A creative programme, stART is designed and delivered by Tees Valley Arts, which is working to reach out to young people who are Neet, encouraging them to get back into learning and helping them access the support they need to turn their lives around.
Action The stART scheme is an intensive eight-week programme built around the arts award qualification. It is managed by Trinity College London in association with Arts Council England. The three-day-a-week course, which began in January 2009, targets 16- to 19-year-olds and is aimed at "hooking them in" through enjoyable activities and encouraging them to build on their new-found skills and confidence.
Tees Valley Arts works closely with Middlesbrough youth service, including when it comes to identifying young people who may benefit.
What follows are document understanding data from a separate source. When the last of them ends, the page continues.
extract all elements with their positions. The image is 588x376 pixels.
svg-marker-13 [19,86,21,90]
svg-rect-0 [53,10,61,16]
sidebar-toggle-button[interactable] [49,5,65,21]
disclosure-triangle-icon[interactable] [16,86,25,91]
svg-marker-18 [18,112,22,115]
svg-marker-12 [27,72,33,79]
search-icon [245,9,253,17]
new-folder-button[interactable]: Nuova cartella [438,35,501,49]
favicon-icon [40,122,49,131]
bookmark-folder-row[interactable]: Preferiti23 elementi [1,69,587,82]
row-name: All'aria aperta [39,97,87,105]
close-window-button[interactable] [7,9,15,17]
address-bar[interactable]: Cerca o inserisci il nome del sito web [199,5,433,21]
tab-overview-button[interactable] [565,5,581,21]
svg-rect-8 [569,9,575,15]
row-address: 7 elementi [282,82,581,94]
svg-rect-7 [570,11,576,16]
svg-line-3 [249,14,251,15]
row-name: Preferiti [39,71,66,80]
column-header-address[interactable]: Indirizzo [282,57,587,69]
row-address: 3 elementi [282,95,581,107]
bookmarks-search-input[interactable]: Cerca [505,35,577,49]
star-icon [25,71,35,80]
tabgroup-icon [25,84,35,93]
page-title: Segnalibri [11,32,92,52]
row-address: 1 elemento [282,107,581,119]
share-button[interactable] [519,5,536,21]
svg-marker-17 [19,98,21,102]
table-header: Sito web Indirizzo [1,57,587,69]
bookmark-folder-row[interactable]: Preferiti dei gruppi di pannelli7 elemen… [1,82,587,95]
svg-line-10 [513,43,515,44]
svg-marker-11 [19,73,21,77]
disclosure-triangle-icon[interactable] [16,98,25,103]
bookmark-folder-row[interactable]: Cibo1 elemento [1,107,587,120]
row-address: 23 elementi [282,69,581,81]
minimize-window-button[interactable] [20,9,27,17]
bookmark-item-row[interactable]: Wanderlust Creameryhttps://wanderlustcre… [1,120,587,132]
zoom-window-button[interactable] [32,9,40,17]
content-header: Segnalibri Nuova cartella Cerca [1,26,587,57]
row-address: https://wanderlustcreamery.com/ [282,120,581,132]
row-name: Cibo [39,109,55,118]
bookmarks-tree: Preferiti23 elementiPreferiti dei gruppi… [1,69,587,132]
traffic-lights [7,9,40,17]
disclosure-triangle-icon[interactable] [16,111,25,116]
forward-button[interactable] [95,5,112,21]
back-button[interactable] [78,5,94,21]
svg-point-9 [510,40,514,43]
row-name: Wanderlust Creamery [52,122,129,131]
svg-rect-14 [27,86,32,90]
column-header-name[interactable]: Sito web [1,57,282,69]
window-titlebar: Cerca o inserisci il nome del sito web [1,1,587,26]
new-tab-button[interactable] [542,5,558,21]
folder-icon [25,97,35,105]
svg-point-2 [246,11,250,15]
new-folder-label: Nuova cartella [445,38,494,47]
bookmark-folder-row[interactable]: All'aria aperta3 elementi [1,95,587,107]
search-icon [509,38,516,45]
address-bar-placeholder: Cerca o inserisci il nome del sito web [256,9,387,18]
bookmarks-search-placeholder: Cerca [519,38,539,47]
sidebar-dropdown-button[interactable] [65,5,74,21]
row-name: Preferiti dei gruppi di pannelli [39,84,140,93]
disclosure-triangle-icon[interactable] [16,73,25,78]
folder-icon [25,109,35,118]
Participants have included young people in care, young offenders, those with substance misuse problems and learning difficulties, young parents and those newly arrived to the UK.
Young people work towards an accredited qualification by building up a portfolio of artwork from individual and group activities. "The approach is focused on the needs of young people who may have been turned off education in the past," says Tees Valley Arts director Rowena Sommerville. "The ‘arts diary’ gets them working towards the award from day one."
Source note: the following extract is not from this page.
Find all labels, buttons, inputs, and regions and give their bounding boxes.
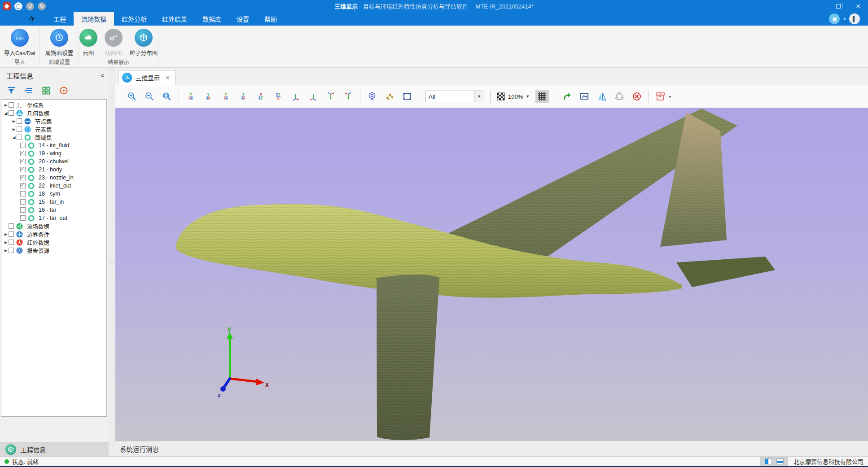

Activities are based around the visual arts and include collage, photography and model-making, and are designed to offer "quick wins" so young people who may otherwise have chaotic and disordered lives rapidly gain a sense of achievement and progression, she adds. Youth workers often visit the project and the close relationship with the local youth service means any problems that emerge during the course are quickly addressed and young people are chased up if they fail to attend.
Tees Valley Arts works with groups of up to 10 young people and runs about four programmes a year. Young people are encouraged to have a say in how the course is run. Each group draws up house rules covering issues such as mobile phone use and smoking breaks. Once they have completed stART, participants are encouraged and supported to move onto college courses or take up training and job opportunities.
Outcome The project has worked with 70 young people to date. Seventy-one per cent (50 young people) completed the programme and all achieved the bronze arts award. "For a large proportion of these young people it is their only accredited achievement," explains Sommerville. Attendance levels are also high – 78 per cent of those who completed the course had above 80 per cent attendance.
Of those who completed stART, 76 per cent have gone into education, employment or training. And of these, 29 per cent went on to study at Cleveland College of Art and Design, 29 per cent to courses at Middlesbrough College, 16 per cent progressed to foundation learning, 13 per cent gained employment, 10 per cent went to another college or back into education and three per cent gained an apprenticeship.
According to Sommerville, having an accredited qualification can give young people a head start when it comes to embarking on a college course. "In some cases it means a young person is eligible for a two-year course as opposed to a three-year course, which makes a big difference," she says. "At that age, three years seems like a very long time."